As altcoins go, HullCoin is different: it is a hybrid of two currencies. While the mining rig is generating scrypt-based currencies, HullCoins will be a 50:50 mixture of Feathercoin and Ven.
"Obviously, digital currency is very volatile and the volatility is something which we will need to monitor, and [...] while strategizing that volatility, we came across something which is called Ven. It is digital and it isn't pegged to a particular currency. Ven is something which has a small value but is pegged to a basket commodity, like gold. Whilst it doesn't create a great deal of value, it is incredibly stable. So, you build that stability into your local currency."
Cryptocurrency for social justice
The way in which the Hull City Council team plans to make use of HullCoin is through a 'time banking' type of scheme. Hull residents in financial distress can take part in voluntary activities and receive HullCoins in exchange.
Kathryn Sowerby, Hull City Council's Social Policy Officer, confirmed to me that receipt of HullCoins will not affect people's benefits because cryptocurrencies are not yet recognised as actual currency in UK law, or in the eyes of the Department of Works and Pensions (DWP).
"We are going to be inviting organisations to identify activities that will qualify for payment and then we are going to set on those rates of pay. Though that could be volunteering, for example, it could be at the point of crisis intervention.
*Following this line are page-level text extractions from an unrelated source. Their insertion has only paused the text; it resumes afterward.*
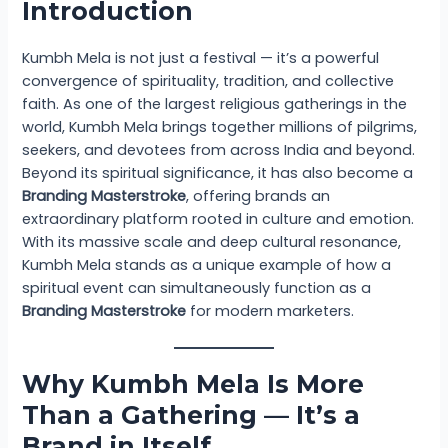
Introduction
Kumbh Mela is not just a festival — it’s a powerful
convergence of spirituality, tradition, and collective
faith. As one of the largest religious gatherings in the
world, Kumbh Mela brings together millions of pilgrims,
seekers, and devotees from across India and beyond.
Beyond its spiritual significance, it has also become a
Branding Masterstroke
, offering brands an
extraordinary platform rooted in culture and emotion.
With its massive scale and deep cultural resonance,
Kumbh Mela stands as a unique example of how a
spiritual event can simultaneously function as a
Branding Masterstroke
for modern marketers.
Why Kumbh Mela Is More
Than a Gathering — It’s a
Brand in Itself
We have agreed to take HullCoin in the Hull food bank, so if someone presents themselves for a food parcel, we will be able to print them a wallet number, and we will then issue them with the equivalent of three free hot meals through a network of community cafes. We will be able to turn their food parcel into hot meals through issuing a digital currency – that is where the value is created."
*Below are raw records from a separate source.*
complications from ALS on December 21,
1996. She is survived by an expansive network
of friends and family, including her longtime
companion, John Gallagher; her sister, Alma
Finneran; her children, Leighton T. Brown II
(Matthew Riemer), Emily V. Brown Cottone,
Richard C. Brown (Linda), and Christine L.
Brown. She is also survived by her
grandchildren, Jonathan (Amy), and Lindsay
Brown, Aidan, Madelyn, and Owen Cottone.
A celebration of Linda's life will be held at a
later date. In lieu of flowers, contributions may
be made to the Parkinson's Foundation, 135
The official launch of HullCoin was held at the Hull Financial Inclusion forum, held on March 7th. The HullCoin team and members of the Feathercoin project gave talks to an audience of representatives of Hull-based companies and non-profit organisations.
Many of the audience were hearing about cryptocurrencies for the first time, and inevitably there were complaints that it was far too complicated.
However, after discussion between attendees and speakers, there was a surprising turn around in opinion. By the end of the forum, there were many who became enthusiastic and were coming up with their own ideas for the potential uses of cryptocurrencies.
In the long term, Hull City Council team foresees HullCoin going beyond anti-poverty uses. It was even revealed by Lisa Bovill that a 'Hull Bank' for the city's currency was a long term goal.
Whether or not the HullCoin project achieves its goal, it should be noted that this is the first time a UK local government has adopted the use of cryptocurrency.
In a wider context, this a rare instance of cryptocurrencies being used to tackle the issue of social justice – surely a much more worthwhile use of digital currencies than idle speculation on market margins?